A: Barcelona has always been an open and welcoming city and the port was also the main door to the city. But later on, when Cerdà designed his proposal for a new rational urbanization of Barcelona, he designed the grid in parallel to the sea and mountain areas because these were limiting. Have you tried looking at a modern map of Barcelona north up? It looks awful because Cerdà’s beautiful symmetry is lost.
Q: Most recently at the ICGC you’ve been involved in the Geostart group, where the focus is to innovate and create disruptive products and services. Tell us a bit about this work. What kinds of projects are you focused on, whom are you disrupting?
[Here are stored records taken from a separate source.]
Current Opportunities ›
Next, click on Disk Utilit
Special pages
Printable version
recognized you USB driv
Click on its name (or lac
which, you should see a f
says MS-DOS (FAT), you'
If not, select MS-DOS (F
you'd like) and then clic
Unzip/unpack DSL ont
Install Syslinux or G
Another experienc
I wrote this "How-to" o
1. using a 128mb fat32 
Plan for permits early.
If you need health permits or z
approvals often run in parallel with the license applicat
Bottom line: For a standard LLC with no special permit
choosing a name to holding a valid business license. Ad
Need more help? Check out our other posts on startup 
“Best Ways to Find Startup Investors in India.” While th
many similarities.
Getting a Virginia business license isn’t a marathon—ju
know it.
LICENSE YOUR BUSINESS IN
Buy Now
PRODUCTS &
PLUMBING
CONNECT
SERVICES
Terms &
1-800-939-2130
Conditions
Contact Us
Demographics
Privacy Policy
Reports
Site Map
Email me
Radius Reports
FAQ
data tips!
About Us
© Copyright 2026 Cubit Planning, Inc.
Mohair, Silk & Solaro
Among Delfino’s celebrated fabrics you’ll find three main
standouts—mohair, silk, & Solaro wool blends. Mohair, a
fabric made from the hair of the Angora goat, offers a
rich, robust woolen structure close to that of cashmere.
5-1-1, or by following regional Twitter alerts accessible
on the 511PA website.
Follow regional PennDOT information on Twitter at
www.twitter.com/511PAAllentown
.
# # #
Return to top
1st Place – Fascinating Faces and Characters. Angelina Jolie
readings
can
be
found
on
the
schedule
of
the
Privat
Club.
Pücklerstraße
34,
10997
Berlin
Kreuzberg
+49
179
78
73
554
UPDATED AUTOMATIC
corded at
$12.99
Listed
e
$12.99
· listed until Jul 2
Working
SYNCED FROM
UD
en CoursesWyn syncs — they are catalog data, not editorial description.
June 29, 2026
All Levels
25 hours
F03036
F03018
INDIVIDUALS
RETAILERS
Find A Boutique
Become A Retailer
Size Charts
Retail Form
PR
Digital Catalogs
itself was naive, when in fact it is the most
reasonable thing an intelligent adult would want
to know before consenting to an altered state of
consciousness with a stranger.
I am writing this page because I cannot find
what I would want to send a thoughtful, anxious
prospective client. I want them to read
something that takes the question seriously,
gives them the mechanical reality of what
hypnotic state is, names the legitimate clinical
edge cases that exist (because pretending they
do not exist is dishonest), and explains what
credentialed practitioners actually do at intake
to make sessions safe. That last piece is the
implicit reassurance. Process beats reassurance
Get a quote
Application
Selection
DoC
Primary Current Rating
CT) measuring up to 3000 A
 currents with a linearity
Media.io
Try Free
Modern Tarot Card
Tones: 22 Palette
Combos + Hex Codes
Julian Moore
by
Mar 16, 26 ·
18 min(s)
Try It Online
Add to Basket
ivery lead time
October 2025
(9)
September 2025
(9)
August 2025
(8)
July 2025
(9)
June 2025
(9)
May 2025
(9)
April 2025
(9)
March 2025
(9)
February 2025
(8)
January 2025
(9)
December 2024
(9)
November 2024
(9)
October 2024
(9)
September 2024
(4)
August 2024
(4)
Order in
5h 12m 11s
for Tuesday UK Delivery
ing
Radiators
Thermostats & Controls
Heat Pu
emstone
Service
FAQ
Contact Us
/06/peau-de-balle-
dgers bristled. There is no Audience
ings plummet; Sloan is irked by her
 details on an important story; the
A: Almost three years ago the ICGC organized a small dynamic party of six with technicians and coders/programmers already working on projects focused on delivering services over the internet. The idea was to produce, at fast pace, modern-looking prototypes of products and services to validate their suitability in different business areas with the goal to increase the reach and diffusion and usage of the geodata of the ICGC and at the same time approach other sectors and the public. All these prototypes have been reunited at our own Betaportal, and a few have graduated and started their own life in production, like Instamaps (an easy online map creator) and Cloudifier (a service that turns any georeferenced image into a map in Instamaps and also produces WMS and TMS services to be used elsewhere).
Q. Every year millions of tourists flock to Barcelona to wander through the medieval maze of Barri Gòtic. One of the projects you’ve worked on is “BCN, Darrera Mirada” where you overlay old maps of this world-famous district one top of a modern satellite view. What has the response been, and what were some of the challenges and learnings of the project?
A: In that project, carried out by Arxiu Històric de la Ciutat de Barcelona, I provided geocoaching regarding the digital processing of the documents (from scanning to georeferencing). The response has been awesome, especially among researchers. The most difficult part in that project was georeferencing the images, but because the original map at 1:250 was so precise and detailed it made it way easier.
As a side note, many maps of the Digital Map library of the ICGC have been georeferenced by crowdsourcing (yes another innovative project I lead in my years at the map library) and are available at the Old Maps Online portal (by Klokantech) which has an app, both for iOS and Android, so that these maps can be used to travel in time: using your smartphone you can load an old map of Barcelona and use the GPS to show your position in it, effectively walking in nowadays Barcelona while looking at how it was on paper back in the day. Really fascinating what technology allows us to accomplish.
Q: Thank you so much for the interview. Any parting words for the GeoHipster readers?
A: If it weren’t for old maps, we would have been lost long ago.